Vintage guitars are all the rage - and Fender has a new lineup of instruments to serve the market
- Fender's new "Vintera" series of iconic electric-guitar and bass designs seeks to bring vintage aspects from the 1950s, 1960s, and 1970s to modern artists and customers.
- The lineup is made in Mexico and includes Stratocasters, Telecaster, Jazzmasters, and Precision basses.
- The Vintera series combines vintage elements with contemporary playability.
- Visit Business Insider's homepage for more stories.
Vintage guitars are certainly having a moment.
And Fender is definitely part of it. The 73-year-old, California-based legend has been making Stratocasters and Telecasters since the 1950s, so its iconic electric guitars are a cornerstone of the vintage market.
But not everybody has ten or twenty grand (or more) to spend on an authentic axe. Then there's the working-musician's problem of taking your precious collector's item on the road, where damage and theft lurk around the corner of every amplifier stack.
Fender has addressed that need, through its US-made American Original series and its budget Squier lineup of Asian-manufactured Classic Vibe instruments.
Read more: Fender listened closely to working musicians to update its US-made, American Performer guitars
This week, the company launched a new batch of period-correct, yet updated guitars and basses under the Vintera banner. ("Vintera" is a portmanteau of "vintage era.")

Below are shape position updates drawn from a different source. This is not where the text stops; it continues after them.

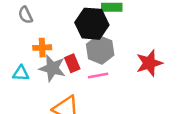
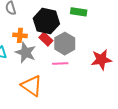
black hexagon: (92, 24) -> (46, 21), moved
red rectangle: (72, 63) -> (46, 39), moved, turned -32

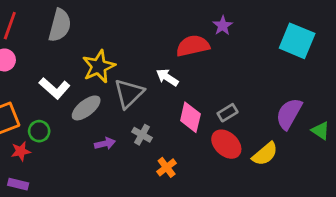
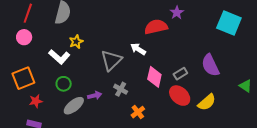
yellow star: (99, 66) -> (76, 42), moved, size x0.6
gray ellipse: (86, 108) -> (74, 106), moved
purple semicircle: (289, 114) -> (210, 65), moved, turned -55
green circle: (39, 131) -> (64, 84), moved

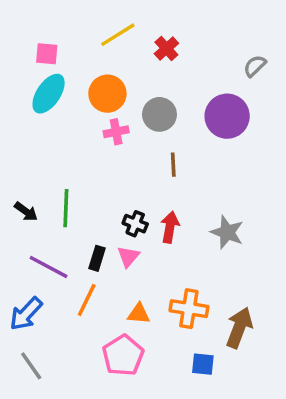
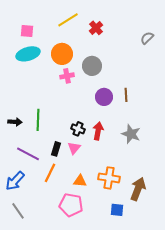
cyan ellipse: (49, 94) -> (28, 54), turned 40
purple circle: (227, 116) -> (104, 97), moved, size x0.7
brown line: (173, 165) -> (126, 95), moved
black arrow: (26, 211) -> (15, 122), turned -32
pink pentagon: (123, 355) -> (71, 205), turned -30

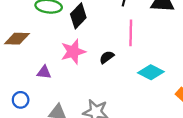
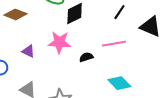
pink line: (131, 33) -> (114, 44), turned 60

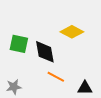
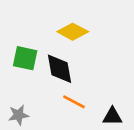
yellow diamond: (72, 32) -> (73, 32), moved

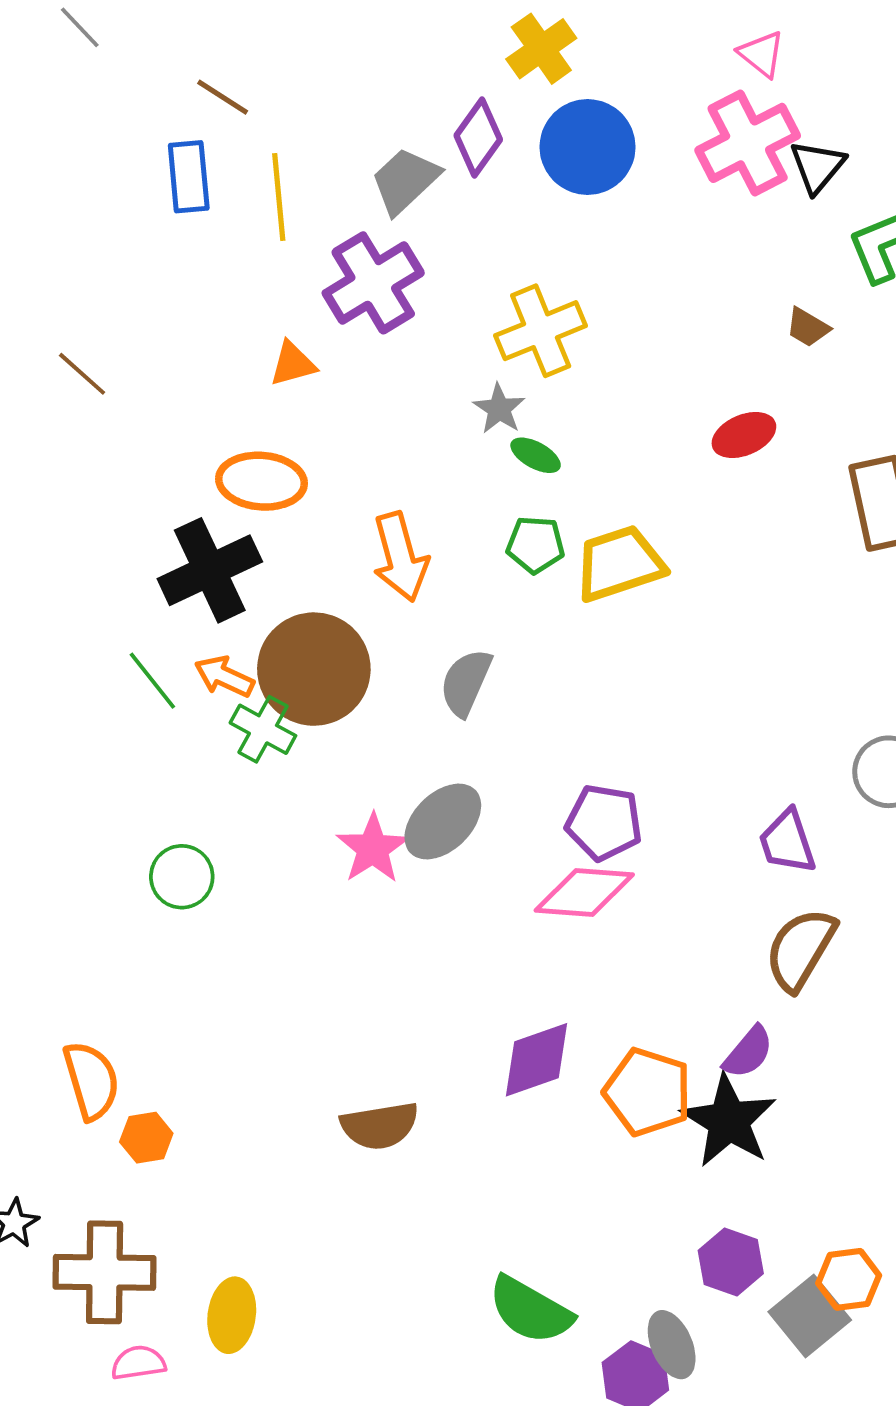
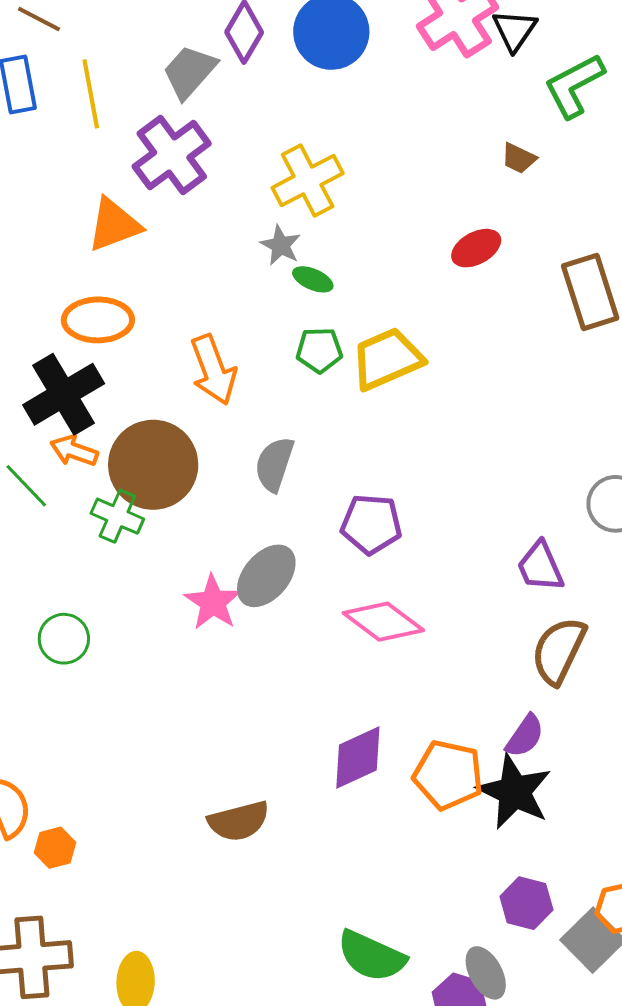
orange triangle: (293, 364) -> (114, 225), size x1.5
orange arrow: (224, 676) -> (74, 451), moved
purple pentagon: (604, 823) -> (371, 524), moved
pink diamond: (584, 892) -> (383, 622), turned 38

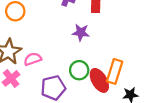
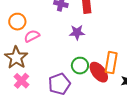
pink semicircle: (33, 59) -> (32, 36), moved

"The Vintera series celebrates the different vintage eras of Fender with the fundamental design of the Stratocaster, Telecaster and Precision Bass remaining largely the same, but with each decade assuming its own unique feature sets," Fender vice-president Justin Norvell said.
"Depending on your feature preferences, bands you love and the era that you grew up in, each of these decades has a different appeal in terms of sound, colors, and pickups."
Everything old can be new again
Fender guitars and basses changed with the times. Materials and pickups used in the 1950s were modified in the 1960s and 1970s, giving each era's instruments a unique personality. Even amateur musicians can become attuned to the variety, favoring the maple fretboards and lower-output pickups on a '50s Stratocaster, say, over the modern example.
What they might not want is to drop a bundle on a guitar made in Fender's Corona factory or take a plunge on a custom-shop instrument. The Vintera line is made in the company's Mexico plant, reducing the cost to between $899 and $1,000, Norvell said in an interview with Business Insider.
"You're getting a vintage sensibility, but with modern playability," Norvell added.
That goes to an underappreciated difficulty when dealing with vintage instruments: After seven decades, Fender has figured a few things out, and with brand-new guitars, it can offer a demonstrably superior product to what it was making in the 1950s.
"Back in the vintage era, the guitars were all made one at a time, by hand," Norvell said. "They were all different. What we're doing now is making all our guitars in the image of the great ones, while capturing the vintage essence."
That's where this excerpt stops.